California arsonist dubbed 'Joker' is charged with starting fire that devastated historic Roman Catholic church in California
A man has been charged with setting fire to a historic Roman Catholic church in Southern California last summer, prosecutors announced on Tuesday.
Suspect John David Corey, 57, also known as 'Joker', is accused of starting a fire at The San Gabriel Mission on July 11, 2020 as it was undergoing renovations to mark its upcoming 250th anniversary celebration.
More than 85 firefighters, 12 engine companies, five truck companies, four rescue ambulances and five battalion chiefs were called to the blaze, according to the San Gabriel Fire Department.
No one was hurt in the fire, and response crews were able to stop the blaze before it reached the altar, museum and the adjacent rectory, the department said.
The fire 'spread … to the roof and along the length of the roof and along the length of the church,' the Los Angeles County District Attorney's Office said Tuesday, announcing the charges against Corey.
'The loss to the mission was in the millions of dollars but the loss to the community is immeasurable,' District Attorney George Gascón said, Fox News reported.
The suspected arsonist is described as being from the San Gabriel Valley region, and he was originally arrested and sentenced to three years behind bars in relation to a separate, more recent arson case in San Gabriel, according to the fire department.
'It was during this separate incident that investigators deemed Mr.
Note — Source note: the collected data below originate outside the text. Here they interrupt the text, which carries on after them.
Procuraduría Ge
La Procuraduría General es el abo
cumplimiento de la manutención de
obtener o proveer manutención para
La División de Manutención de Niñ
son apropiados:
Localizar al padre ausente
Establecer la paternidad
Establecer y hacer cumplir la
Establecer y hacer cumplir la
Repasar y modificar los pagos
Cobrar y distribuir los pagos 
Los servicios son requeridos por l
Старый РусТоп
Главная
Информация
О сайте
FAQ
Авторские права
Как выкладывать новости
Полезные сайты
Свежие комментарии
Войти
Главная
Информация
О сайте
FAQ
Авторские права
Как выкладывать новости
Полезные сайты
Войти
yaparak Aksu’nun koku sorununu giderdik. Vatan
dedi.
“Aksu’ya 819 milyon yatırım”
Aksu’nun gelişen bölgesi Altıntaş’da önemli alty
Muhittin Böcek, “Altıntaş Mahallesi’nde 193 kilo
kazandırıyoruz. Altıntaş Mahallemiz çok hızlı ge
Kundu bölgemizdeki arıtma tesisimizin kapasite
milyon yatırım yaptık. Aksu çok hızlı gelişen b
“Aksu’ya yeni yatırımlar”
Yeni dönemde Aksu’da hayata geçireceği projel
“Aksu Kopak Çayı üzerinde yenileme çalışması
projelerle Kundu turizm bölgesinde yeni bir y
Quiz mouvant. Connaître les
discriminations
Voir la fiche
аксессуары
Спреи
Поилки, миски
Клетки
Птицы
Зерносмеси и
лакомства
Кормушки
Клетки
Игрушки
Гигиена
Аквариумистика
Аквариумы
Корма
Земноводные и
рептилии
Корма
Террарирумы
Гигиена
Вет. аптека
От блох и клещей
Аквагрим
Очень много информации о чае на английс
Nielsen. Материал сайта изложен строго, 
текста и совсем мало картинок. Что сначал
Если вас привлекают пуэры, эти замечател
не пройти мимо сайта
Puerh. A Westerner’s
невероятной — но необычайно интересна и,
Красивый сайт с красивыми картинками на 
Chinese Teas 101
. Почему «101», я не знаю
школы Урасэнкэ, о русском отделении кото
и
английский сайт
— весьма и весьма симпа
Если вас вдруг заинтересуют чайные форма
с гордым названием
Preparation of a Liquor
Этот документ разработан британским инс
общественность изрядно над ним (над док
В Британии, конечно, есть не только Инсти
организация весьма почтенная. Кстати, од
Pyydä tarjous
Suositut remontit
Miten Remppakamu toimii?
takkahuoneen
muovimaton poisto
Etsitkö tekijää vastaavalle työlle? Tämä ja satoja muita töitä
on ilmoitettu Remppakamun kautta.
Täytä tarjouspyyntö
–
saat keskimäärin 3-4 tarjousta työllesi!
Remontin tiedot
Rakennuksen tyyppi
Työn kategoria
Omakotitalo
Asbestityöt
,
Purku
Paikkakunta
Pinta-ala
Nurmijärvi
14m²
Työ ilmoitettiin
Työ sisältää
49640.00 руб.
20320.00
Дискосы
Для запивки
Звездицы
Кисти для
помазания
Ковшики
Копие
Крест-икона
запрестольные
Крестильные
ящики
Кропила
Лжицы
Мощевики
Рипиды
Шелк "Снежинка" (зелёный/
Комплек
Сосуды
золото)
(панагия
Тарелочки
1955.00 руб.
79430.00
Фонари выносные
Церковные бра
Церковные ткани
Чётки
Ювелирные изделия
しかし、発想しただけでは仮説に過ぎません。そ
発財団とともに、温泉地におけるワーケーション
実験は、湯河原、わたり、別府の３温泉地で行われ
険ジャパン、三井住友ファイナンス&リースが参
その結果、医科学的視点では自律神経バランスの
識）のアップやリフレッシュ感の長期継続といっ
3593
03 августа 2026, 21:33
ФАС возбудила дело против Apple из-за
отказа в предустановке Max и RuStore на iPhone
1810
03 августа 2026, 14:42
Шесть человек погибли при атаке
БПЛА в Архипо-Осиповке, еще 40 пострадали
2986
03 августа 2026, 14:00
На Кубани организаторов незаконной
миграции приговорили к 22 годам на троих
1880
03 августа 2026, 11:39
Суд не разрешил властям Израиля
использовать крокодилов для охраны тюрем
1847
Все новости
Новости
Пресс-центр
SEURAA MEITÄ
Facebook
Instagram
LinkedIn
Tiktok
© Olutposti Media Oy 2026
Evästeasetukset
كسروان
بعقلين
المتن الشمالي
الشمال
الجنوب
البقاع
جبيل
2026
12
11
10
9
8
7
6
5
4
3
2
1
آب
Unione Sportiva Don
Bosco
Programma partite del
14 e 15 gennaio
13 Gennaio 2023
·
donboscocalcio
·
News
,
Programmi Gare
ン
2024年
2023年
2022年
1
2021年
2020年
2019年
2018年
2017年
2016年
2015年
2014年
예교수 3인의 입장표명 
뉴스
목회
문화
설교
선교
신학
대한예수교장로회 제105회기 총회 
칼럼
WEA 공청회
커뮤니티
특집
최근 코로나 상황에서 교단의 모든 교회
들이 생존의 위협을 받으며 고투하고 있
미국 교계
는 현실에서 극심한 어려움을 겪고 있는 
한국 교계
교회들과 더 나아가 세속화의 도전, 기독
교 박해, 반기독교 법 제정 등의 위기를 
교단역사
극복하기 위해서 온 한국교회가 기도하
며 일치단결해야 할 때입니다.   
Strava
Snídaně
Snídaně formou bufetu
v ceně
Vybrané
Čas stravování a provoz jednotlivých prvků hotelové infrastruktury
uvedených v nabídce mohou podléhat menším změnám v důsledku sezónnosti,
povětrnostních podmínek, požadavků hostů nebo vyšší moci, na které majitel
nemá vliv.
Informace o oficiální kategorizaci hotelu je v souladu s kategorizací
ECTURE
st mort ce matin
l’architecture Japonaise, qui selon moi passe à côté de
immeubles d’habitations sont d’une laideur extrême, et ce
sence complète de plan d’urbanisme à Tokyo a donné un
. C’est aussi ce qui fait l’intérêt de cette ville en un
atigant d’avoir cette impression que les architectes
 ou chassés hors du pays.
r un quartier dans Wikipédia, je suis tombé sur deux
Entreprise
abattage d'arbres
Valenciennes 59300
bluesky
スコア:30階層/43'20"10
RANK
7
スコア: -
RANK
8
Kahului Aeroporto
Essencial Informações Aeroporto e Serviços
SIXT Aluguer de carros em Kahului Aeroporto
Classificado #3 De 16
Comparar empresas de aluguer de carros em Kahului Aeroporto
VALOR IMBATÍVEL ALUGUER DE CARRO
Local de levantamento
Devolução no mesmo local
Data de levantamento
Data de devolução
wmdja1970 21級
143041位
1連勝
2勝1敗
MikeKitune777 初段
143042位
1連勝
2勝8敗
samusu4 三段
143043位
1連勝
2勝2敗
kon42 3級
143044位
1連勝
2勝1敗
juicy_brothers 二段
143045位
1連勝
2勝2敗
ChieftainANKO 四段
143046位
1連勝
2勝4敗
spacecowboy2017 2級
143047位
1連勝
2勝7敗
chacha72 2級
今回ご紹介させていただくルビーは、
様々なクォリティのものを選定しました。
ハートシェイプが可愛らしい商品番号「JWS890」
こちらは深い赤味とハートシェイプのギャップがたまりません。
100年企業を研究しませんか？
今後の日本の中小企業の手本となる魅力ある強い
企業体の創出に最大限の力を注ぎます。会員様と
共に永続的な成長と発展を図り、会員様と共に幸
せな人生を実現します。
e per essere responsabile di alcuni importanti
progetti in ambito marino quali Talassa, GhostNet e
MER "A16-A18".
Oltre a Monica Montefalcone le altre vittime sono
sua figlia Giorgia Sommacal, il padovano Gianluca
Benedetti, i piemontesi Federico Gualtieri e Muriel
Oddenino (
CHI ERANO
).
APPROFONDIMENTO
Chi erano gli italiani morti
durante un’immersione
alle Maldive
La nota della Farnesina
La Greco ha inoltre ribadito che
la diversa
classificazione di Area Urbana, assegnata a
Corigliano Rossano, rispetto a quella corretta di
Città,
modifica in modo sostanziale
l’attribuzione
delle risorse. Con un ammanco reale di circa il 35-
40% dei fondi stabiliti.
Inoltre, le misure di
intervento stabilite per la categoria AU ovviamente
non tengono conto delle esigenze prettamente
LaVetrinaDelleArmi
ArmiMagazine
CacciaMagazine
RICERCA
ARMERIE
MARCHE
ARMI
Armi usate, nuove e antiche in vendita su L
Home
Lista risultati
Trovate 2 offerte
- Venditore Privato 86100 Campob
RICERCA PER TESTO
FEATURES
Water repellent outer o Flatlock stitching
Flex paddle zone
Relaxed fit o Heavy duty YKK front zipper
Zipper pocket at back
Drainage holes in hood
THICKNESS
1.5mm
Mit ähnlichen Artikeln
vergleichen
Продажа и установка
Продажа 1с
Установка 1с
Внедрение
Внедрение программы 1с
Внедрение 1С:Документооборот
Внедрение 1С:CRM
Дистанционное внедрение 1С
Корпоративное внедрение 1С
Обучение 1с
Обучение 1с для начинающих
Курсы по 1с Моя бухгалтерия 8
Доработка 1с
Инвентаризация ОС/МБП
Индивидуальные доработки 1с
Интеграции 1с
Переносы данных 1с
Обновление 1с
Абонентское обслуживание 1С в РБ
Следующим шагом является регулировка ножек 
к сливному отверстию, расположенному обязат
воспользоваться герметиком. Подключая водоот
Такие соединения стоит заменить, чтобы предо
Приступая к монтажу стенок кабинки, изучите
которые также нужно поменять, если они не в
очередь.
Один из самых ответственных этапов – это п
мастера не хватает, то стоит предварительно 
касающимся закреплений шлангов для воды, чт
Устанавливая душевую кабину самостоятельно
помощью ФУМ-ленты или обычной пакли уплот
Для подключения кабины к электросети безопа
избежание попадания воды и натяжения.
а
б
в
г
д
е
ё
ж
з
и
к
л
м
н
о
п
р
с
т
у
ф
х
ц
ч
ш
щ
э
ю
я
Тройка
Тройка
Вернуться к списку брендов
Corey a person of interest in the Mission San Gabriel case,' the SGFD statement added. '
After a thorough investigation, investigators determined that Corey was responsible for the fire at the Mission San Gabriel.'
Charges against Corey include two felony counts of arson on an inhabited structure, first degree residential burglary and possession of flammable material.
It was not immediately clear in the suspect has a legal representative.
The church was the fourth of a string of missions established across California by Serra during the era of Spanish colonization.
The Franciscan priest has long been praised by the church for bringing Roman Catholicism to what is now the western United States, but critics highlight a darker side to his legacy.
In converting Native Americans to Catholicism, they said he forced them to abandon their culture or face brutal punishment.
Depictions of Serra have been protested and vandalized over the years, and Pope Francis' decision in 2015 to elevate him to sainthood reopened old wounds.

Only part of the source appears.